# Evaluating the KLD from posterior samples of cosmological parameters

_Alex I. Malz (GCCL@RUB)_

In [None]:
import matplotlib.pyplot as plt
import numpy as np
import os
import pickle as pkl
from scipy import stats as sps
import sys

We will begin with samples of $(w, \Omega_{m})$ pairs, where one set of samples is defined as the reference sample corresponding to a best-case scenario of a 100% pure SN Ia data set.

In [None]:
# # replace with reading in the data
# def measure(n, w_bar, w_sig, Omm_bar,Omm_sig):
#     "Measurement model, return two coupled measurements."
#     w = np.random.normal(loc=w_bar, scale=w_sig, size=n)
#     Omm = np.random.normal(loc=Omm_bar, scale=Omm_sig, size=n)
#     return w, Omm

def measure(path, cols):
    alldims = pkl.load(open(path, 'rb'))
    return [alldims[col] for col in cols]

In [None]:
refpath = '/media/RESSPECT/data/PLAsTiCC/SALT2mu_posteriors/perfect_classifier/chains_plasticc_perfect.pkl'
comppath = '/media/RESSPECT/data/PLAsTiCC/SALT2mu_posteriors/static/DDF/train_10/batch_10/UncSampling/chains/chains_loop_99.pkl'

In [None]:
# w_ref, Omm_ref = measure(1000, -1., 0.1, 0.5, 0.1)
# w_comp, Omm_comp = measure(1000, -1.1, 0.2, 0.25, 0.05)

[w_ref, Omm_ref] = measure(refpath, ['w', 'om'])
[w_comp, Omm_comp] = measure(comppath, ['w', 'om'])

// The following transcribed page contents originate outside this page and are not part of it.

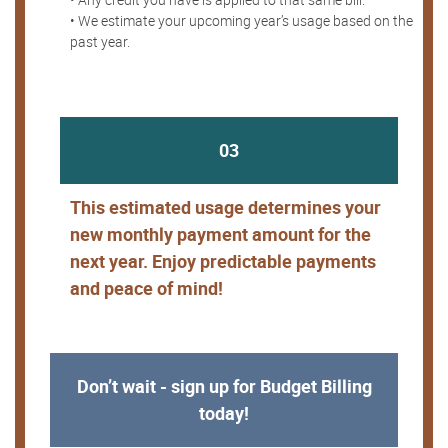
• We estimate your upcoming year’s usage based on the
past year.
03
This estimated usage determines your
new monthly payment amount for the
next year. Enjoy predictable payments
and peace of mind!
Don’t wait - sign up for Budget Billing
today!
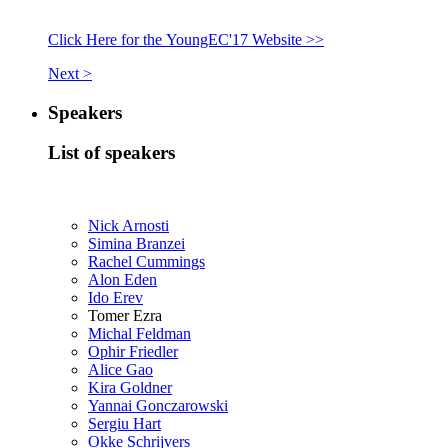
Click Here for the YoungEC'17 Website >>
Next >
Speakers
List of speakers
Nick Arnosti
Simina Branzei
Rachel Cummings
Alon Eden
Ido Erev
Tomer Ezra
Michal Feldman
Ophir Friedler
Alice Gao
Kira Goldner
Yannai Gonczarowski
Sergiu Hart
Okke Schrijvers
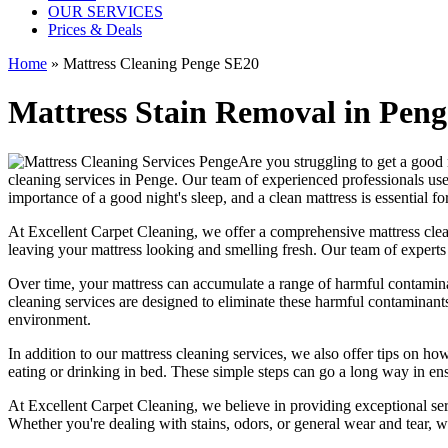
OUR SERVICES
Prices & Deals
Home
»
Mattress Cleaning Penge SE20
Mattress Stain Removal in Penge
Are you struggling to get a good 
cleaning services in Penge.
Our
team of experienced professionals
use
importance of a good night's sleep, and a
clean mattress
is essential fo
At
Excellent Carpet Cleaning
, we offer a
comprehensive mattress cleani
leaving your
mattress looking and smelling fresh.
Our
team of experts
Over time, your mattress can accumulate a range of harmful contaminan
cleaning services
are designed to eliminate these harmful contaminant
environment.
In addition to our
mattress cleaning services,
we also offer tips on how
eating or drinking in bed. These simple steps can go a long way in en
At
Excellent Carpet Cleaning
, we believe in providing exceptional ser
Whether you're dealing with stains, odors, or general wear and tear, w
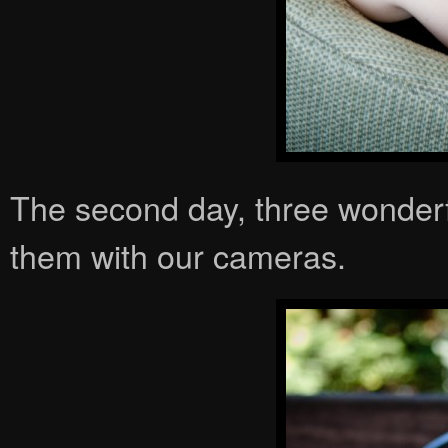
The second day, three wonderf
them with our cameras.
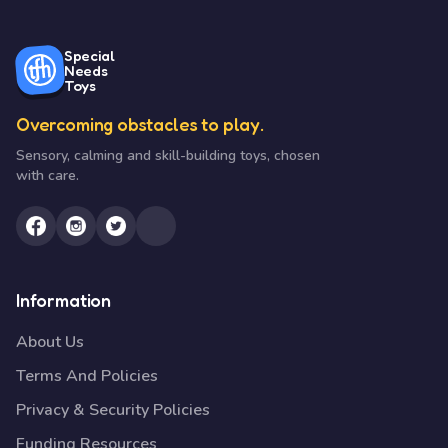
Special
Needs
Toys
Overcoming obstacles to play.
Sensory, calming and skill-building toys, chosen
with care.
Information
About Us
Terms And Policies
Privacy & Security Policies
Funding Resources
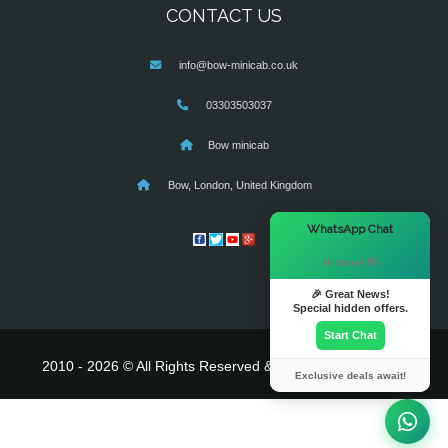
CONTACT US
info@bow-minicab.co.uk
03303503037
Bow minicab
Bow, London, United Kingdom
×
WhatsApp Chat
Hi there! 👋
🎉 Great News!
Special hidden offers.
Start Chat
2010 - 2026 © All Rights Reserved & Powered By
MyTaxe
Exclusive deals await!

[`chippr`](https://github.com/aimalz/chippr/) contains code for calculating the KLD of PDFs evaluated on a grid, so we start by fitting a 2D KDE to the samples.
The PDFs must be $\geq0$ over the entire range of the grid, so we make a grid based on the reference sample's range.

In [None]:
# replace with min and max of w, Omega in the set of reference samples
ngrid_x = 100
ngrid_y = 100
xmin = w_ref.min()
xmax = w_ref.max()
ymin = Omm_ref.min()
ymax = Omm_ref.max()

w_grid, Omm_grid = np.mgrid[xmin:xmax:100j, ymin:ymax:100j]
dw = (xmax - xmin) / ngrid_x
dOmm = (ymax - ymin) / ngrid_y
# use meshgrid instead of mgrid

In [None]:
eps = 2. * sys.float_info.min

def safe_log(arr, threshold=eps):
    """
    Takes the natural logarithm of an array that might contain zeros.

    Parameters
    ----------
    arr: ndarray, float
        array of values to be logged
    threshold: float, optional
        small, positive value to replace zeros and negative numbers

    Returns
    -------
    logged: ndarray
        logged values, with small value replacing un-loggable values
    """
    arr = np.asarray(arr)
    arr[arr < threshold] = threshold
    logged = np.log(arr)
    return logged

def make_kde(Xgrid, Ygrid, Xsamps, Ysamps):
    positions = np.vstack([Xgrid.ravel(), Ygrid.ravel()])
    values = np.vstack([Xsamps, Ysamps])
    kernel = sps.gaussian_kde(values)
    Z = safe_log(np.reshape(kernel(positions).T, Xgrid.shape))
    return Z
# TODO: normalize up here before log!

In [None]:
kde_ref = make_kde(w_grid, Omm_grid, w_ref, Omm_ref)
plt.imshow(kde_ref)

In [None]:
# replace with reading in other sets of posteriors
kde_comp = make_kde(w_grid, Omm_grid, w_comp, Omm_comp)
plt.imshow(kde_comp)

Now that we have the 2D PDFs, let's define the KLD.

In [None]:
# stolen from chippr
def calculate_kld(lpe, lqe, dx, vb=True):
    """
    Calculates the Kullback-Leibler Divergence between two N-dimensional PDFs 
    evaluated on a shared, regular grid (sorry, too lazy to deal with irregular grid)

    Parameters
    ----------
    lpe: numpy.ndarray, float
        log-probability distribution evaluated on a grid whose distance from `q`
        will be calculated.
    lqe: numpy.ndarray, float
        log-probability distribution evaluated on a grid whose distance to `p` will
        be calculated.
    dx: numpy.ndarray, float
        separation of grid values in each dimension
    vb: boolean
        report on progress to stdout?

    Returns
    -------
    Dpq: float
        the value of the Kullback-Leibler Divergence from `q` to `p`
    """
    # Normalize the evaluations, so that the integrals can be done
    gridnorm = np.ones_like(lpe) * np.prod(dx)
    pe = np.exp(lpe)
    qe = np.exp(lqe)
#     print(np.prod(dx))
#     print(gridnorm)
    pi = pe * gridnorm
    qi = qe * gridnorm
    # (very approximately!) by simple summation:
    pn = pe / pi
    qn = qe / qi
    # Compute the log of the normalized PDFs
    logp = safe_log(pn)
    logq = safe_log(qn)
    # Calculate the KLD from q to p
    Dpq = np.sum(pn * (logp - logq))
    return Dpq

Now we can evaluate it for our reference sample and a comparison sample.

In [None]:
calculate_kld(kde_ref, kde_comp, np.array([dw, dOmm]))